The results came home to roost on November 8th. DeSantis was reelected in Florida’s biggest landslide since 1982, winning the large South Florida Democratic strongholds of Miami-Dade and Palm Beach Counties by 11 and 3 points, respectively. DeSantis won the Hispanic and suburban vote by decisive margins while improving on Trump’s gains among rural and working class voters. DeSantis did so well that he held his opponent, Charlie Crist, to only five counties. In some of the most stunning results, DeSantis even managed to win young voters and those with postgraduate degrees. DeSantis outperformed Trump in every county.
Meanwhile, Donald Trump remained at the heart of the party machinery in 2021 and 2022. Even though his influence slowly diminished when out of office, he still commanded the heights of the small donor donations, sucking up money that could have gone to other candidates. His presence served as a talisman for some Republicans and a lightning rod for Democrats, giving him attention and power through agenda setting despite his lack of office. Most importantly, his voice still took an outsized role in Republican primaries. His endorsement often proved the decisive factor for those seeking the party’s nomination, but not always. Sometimes, he simply swooped in and endorsed a candidate who was already on track to win, most infamously Doug Mastriano in Pennsylvania.

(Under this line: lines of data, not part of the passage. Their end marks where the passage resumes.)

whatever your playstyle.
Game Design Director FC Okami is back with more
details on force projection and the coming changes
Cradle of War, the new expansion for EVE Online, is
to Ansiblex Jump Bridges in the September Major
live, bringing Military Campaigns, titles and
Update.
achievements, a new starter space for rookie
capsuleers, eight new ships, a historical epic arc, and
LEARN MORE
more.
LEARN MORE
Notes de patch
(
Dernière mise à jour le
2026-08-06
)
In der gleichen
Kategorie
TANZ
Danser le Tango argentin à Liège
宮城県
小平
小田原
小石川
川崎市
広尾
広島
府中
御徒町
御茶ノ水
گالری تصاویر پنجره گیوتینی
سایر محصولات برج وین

Unfortunately for the former President, almost all of his high-profile endorsements lost in the 2022 midterm elections, with only JD Vance, Ted Budd, and Joe Lombardo prevailing, and the latter two were consensus candidates.
The overwhelming pattern of last week’s elections was that Republicans who focused their campaigns on issues like the economy, crime, the border, and education overperformed or won, sometimes in landslides. Candidates who got too close to Trump and prioritized his concerns, which were overwhelmingly about questioning and relitigating the 2020 election, underperformed or lost. Some Republican candidates only focused on 2020 theories in their primaries and not the general election campaign, but the voters still remembered and said “no, thank you.”

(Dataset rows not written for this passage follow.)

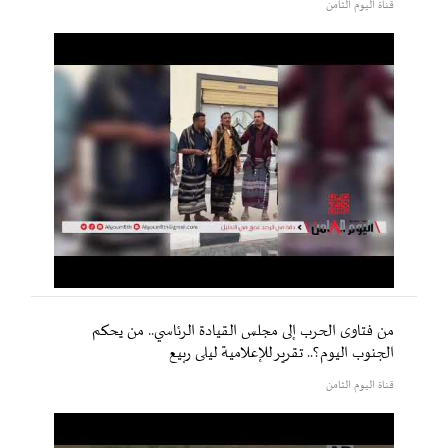
قناة اليوم الثامن
من فتاوى الحرب إلى مجلس القيادة الرئاسي.. من يحكم
الجنوب اليوم؟.. تقرير للإعلامية ليلى ربيع
قناة اليوم الثامن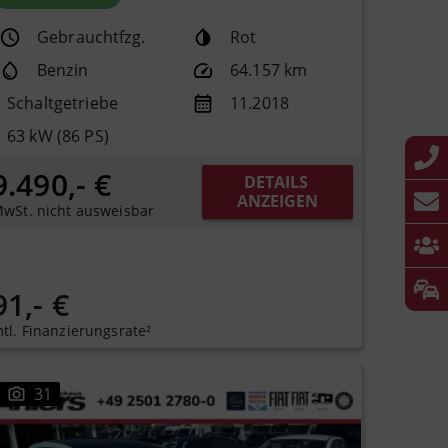
Gebrauchtfzg.
Rot
Benzin
64.157 km
Schaltgetriebe
11.2018
63 kW (86 PS)
9.490,- €
DETAILS 
ANZEIGEN
wSt. nicht ausweisbar
91,- €
tl. Finanzierungsrate²
31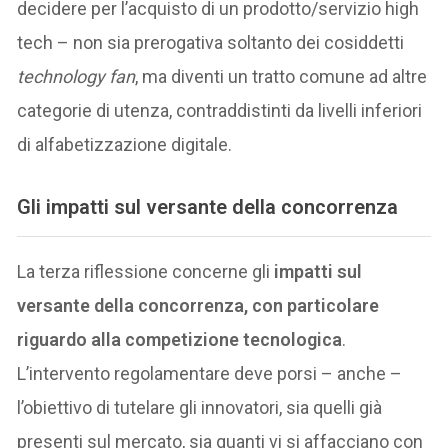
decidere per l’acquisto di un prodotto/servizio high
tech – non sia prerogativa soltanto dei cosiddetti
technology fan
, ma diventi un tratto comune ad altre
categorie di utenza, contraddistinti da livelli inferiori
di alfabetizzazione digitale.
Gli impatti sul versante della concorrenza
La terza riflessione concerne gli
impatti sul
versante della concorrenza, con particolare
riguardo alla competizione tecnologica
.
L’intervento regolamentare deve porsi – anche –
l’obiettivo di tutelare gli innovatori, sia quelli già
presenti sul mercato, sia quanti vi si affacciano con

Donald Trump will reportedly announce his third presidential campaign tonight. If not now, it will likely come soon. However, it comes with him in a far poorer position than a week ago. A slate of post-election polls now show DeSantis leading Trump by 11 points in Iowa, 15 points in New Hampshire, 26 points in Florida, and 20 points in Georgia. Meanwhile, another shows DeSantis leading Trump by 11 in Texas. Some of that margin is undoubtedly response bias, but the numbers nevertheless illustrate that the balance of power between Trump and DeSantis has shifted tectonically.

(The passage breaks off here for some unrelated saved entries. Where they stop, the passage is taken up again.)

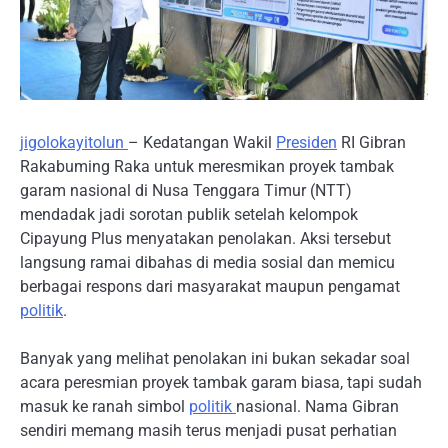
jigolokayitolun
– Kedatangan Wakil
Presiden
RI Gibran
Rakabuming Raka untuk meresmikan proyek tambak
garam nasional di Nusa Tenggara Timur (NTT)
mendadak jadi sorotan publik setelah kelompok
Cipayung Plus menyatakan penolakan. Aksi tersebut
langsung ramai dibahas di media sosial dan memicu
berbagai respons dari masyarakat maupun pengamat
politik
.
Banyak yang melihat penolakan ini bukan sekadar soal
acara peresmian proyek tambak garam biasa, tapi sudah
masuk ke ranah simbol
politik
nasional. Nama Gibran
sendiri memang masih terus menjadi pusat perhatian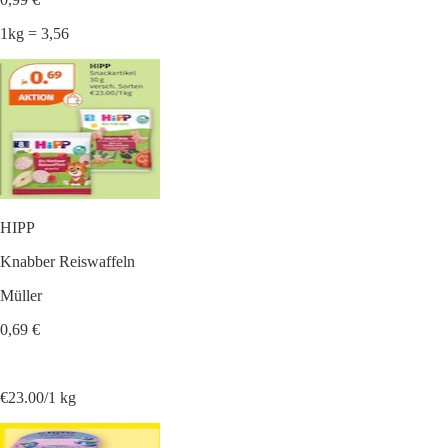
1kg = 3,56
HIPP
Knabber Reiswaffeln
Müller
0,69 €
€23.00/1 kg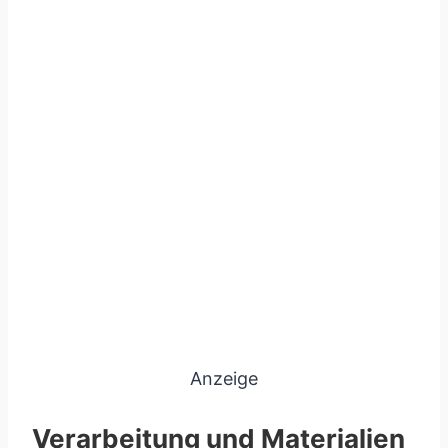
Anzeige
Verarbeitung und Materialien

That Trump intends to announce so soon and is making specific threats to deter DeSantis indicates his desire to maintain his status as the Republican Party’s ruling power. His capability to do so, however, is now greatly in question.
DeSantis’ 2024 intentions remain unknown, but anxious eyes will be watching him for many months starting now. His victory speech looked and sounded like it was made for a national audience. National Republicans will hope that it was, for the results of the midterms make one thing fairly clear: Donald Trump is toxic to independent and suburban voters and if Ron DeSantis (or a less likely rising star) does not displace him as the ruling power in the Republican Party, it may be looking at a world in which blue Texas finally becomes a reality in 2024. If a “civil war” in the party is necessary to prevent that outcome, so be it.
Spring the Republican Party’s Thucydides Trap.